Dry cleaning also produces hazardous waste in the form of spent solvent, filter cartridges saturated with PERC, and contaminated wastewater. These require special disposal under federal and state hazardous waste regulations, adding both cost and environmental risk when facilities cut corners.
Regulations Are Forcing Change
The regulatory landscape has shifted dramatically. California’s Air Resources Board approved amendments in 2007 that phased out all PERC dry cleaning machines by January 1, 2023. At the federal level, the EPA issued a final rule in December 2024 setting a 10-year phaseout for PERC in dry cleaning nationwide. Under that rule, newly acquired machines can no longer use PERC after six months, and existing machines face staggered deadlines, with older equipment phased out first. The EPA is also rapidly restricting the manufacturing, processing, and distribution of PERC for consumer uses, with most of those restrictions taking full effect in less than three years.

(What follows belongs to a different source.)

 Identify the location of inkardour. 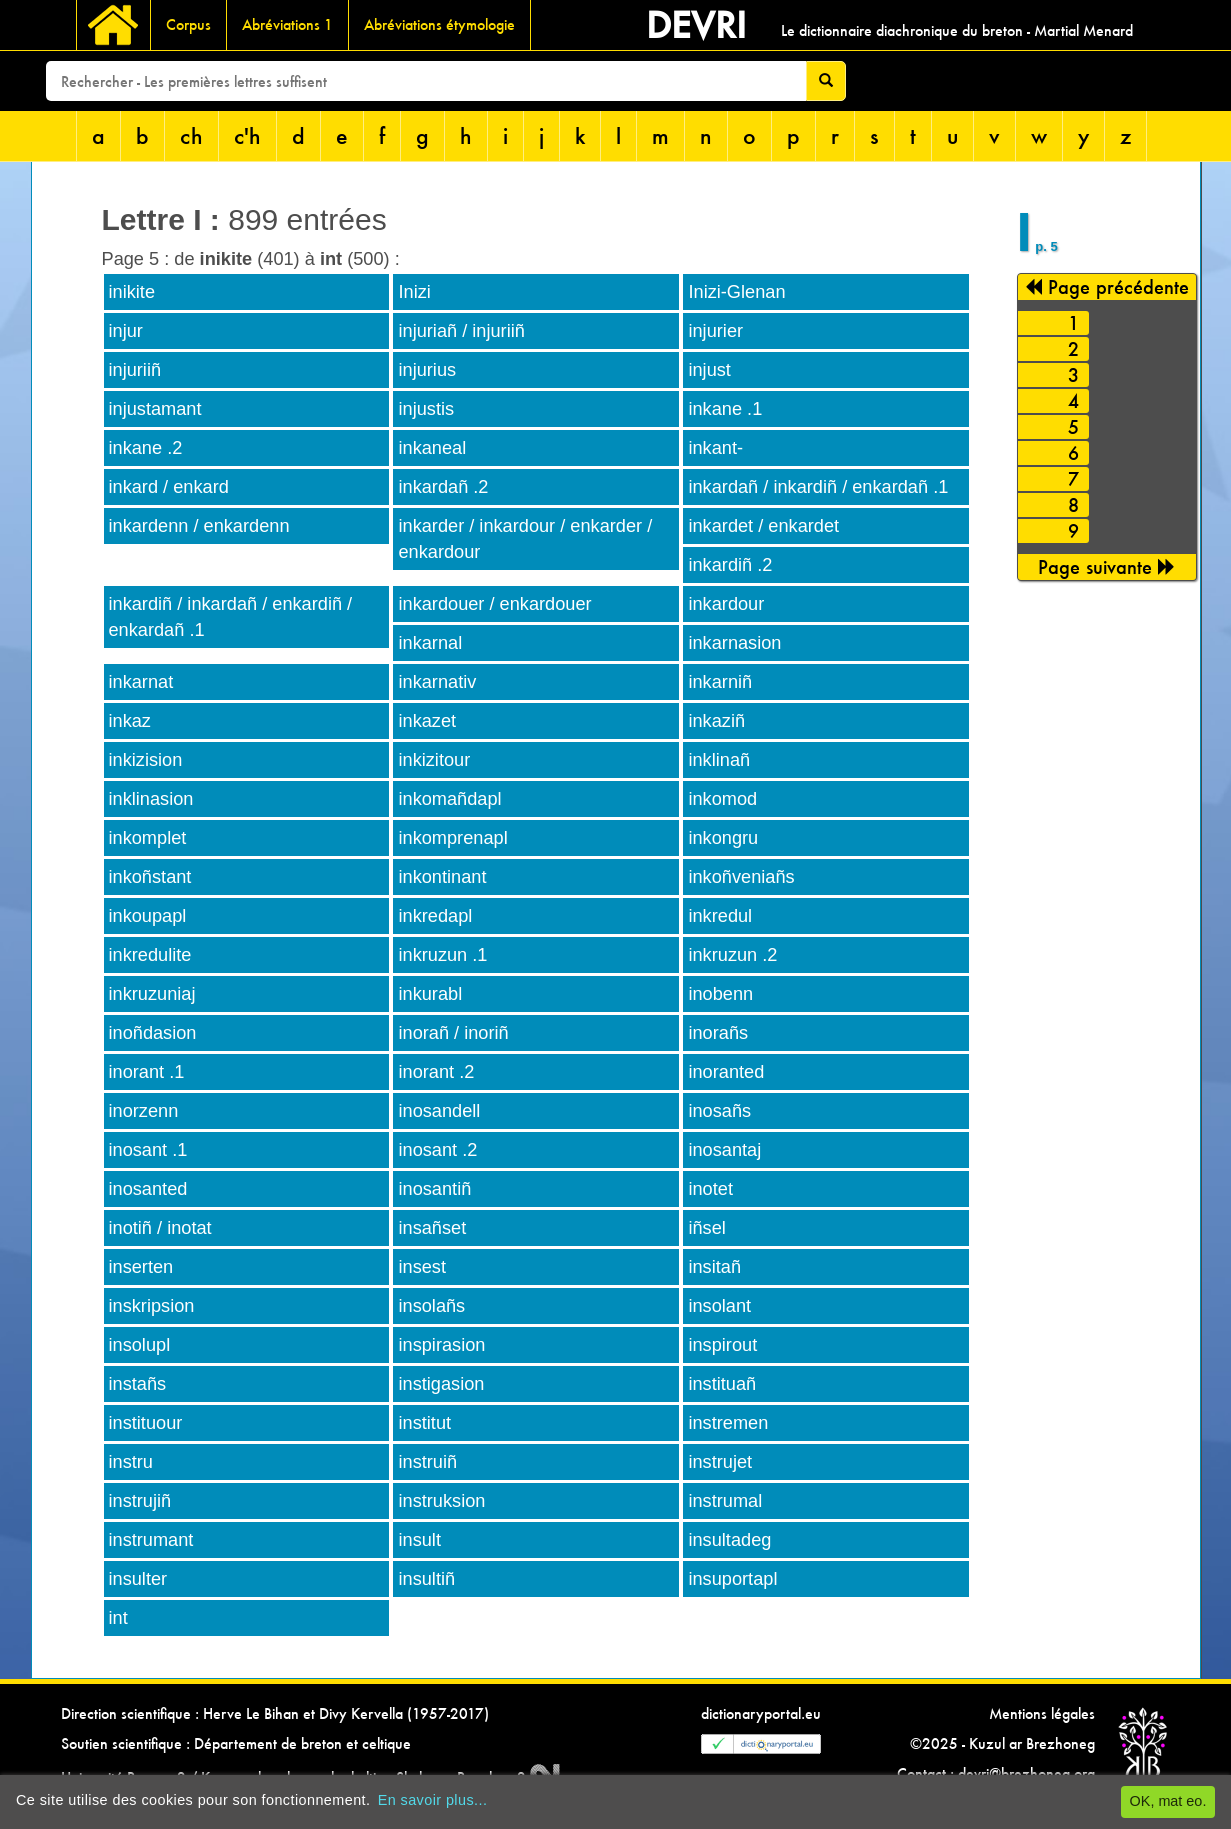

Greener Alternatives and Their Trade-Offs
Several alternatives to PERC already exist, but they aren’t all equally green.
Professional wet cleaning is the most environmentally friendly option available today. It uses water and biodegradable detergents in computer-controlled machines designed to safely handle “dry clean only” fabrics. An EPA assessment concluded that the environmental, safety, and health impacts of wet cleaning are less than those of traditional dry cleaning across the board. Wet cleaning generates no hazardous waste, no air emissions, no greenhouse gases, and no ozone-depleting substances. The detergents are biodegradable, and the worst health risk is minor skin or eye irritation from direct contact with concentrated cleaning solutions.
Wet cleaning does use more water, roughly two to six gallons per pound of clothes, but the most comprehensive study, conducted by UCLA, found the impact on water use was minor. Energy use is roughly comparable: wet cleaning uses less electricity but slightly more natural gas than traditional dry cleaning.

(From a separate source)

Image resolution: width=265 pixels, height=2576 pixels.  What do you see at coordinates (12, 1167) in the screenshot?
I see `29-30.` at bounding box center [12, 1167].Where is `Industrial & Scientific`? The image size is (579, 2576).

Liquid carbon dioxide cleaning uses pressurized CO₂ as the solvent, and systems can recover 90 to 95% of it for reuse. The CO₂ itself is typically captured as an industrial byproduct rather than newly produced, so the net climate impact is low. The technology works well but requires expensive high-pressure equipment, which has limited adoption.
Hydrocarbon solvents are sometimes marketed as “organic cleaning,” which is technically accurate (they’re petroleum-based organic compounds) but misleading. These solvents are less toxic than PERC, they aren’t classified as hazardous air pollutants or ozone-depleting substances, and they have higher flash points that make them safer to handle. But they’re still petroleum-derived VOCs, and their long-term health effects are poorly studied. No occupational exposure limits have been established for some of the most common formulations, which means the safety data simply hasn’t caught up.
What You Can Do
If you want to reduce the environmental impact of garment care, the simplest step is to look for cleaners that advertise wet cleaning or CO₂ cleaning. Many garments labeled “dry clean only” can actually be wet cleaned safely, and professional wet cleaners are trained to handle silk, wool, and other delicate fabrics. You can also ask your cleaner what solvent they use. If they say PERC, they’ll be switching within the next few years anyway under the federal phaseout.
For garments you clean at home, spot cleaning and steaming handle most maintenance between professional visits. When you do pick up dry cleaning, return the wire hangers and plastic bags to the shop, as many will reuse them. Removing the plastic wrap promptly and airing garments out near an open window also reduces any residual solvent exposure in your home.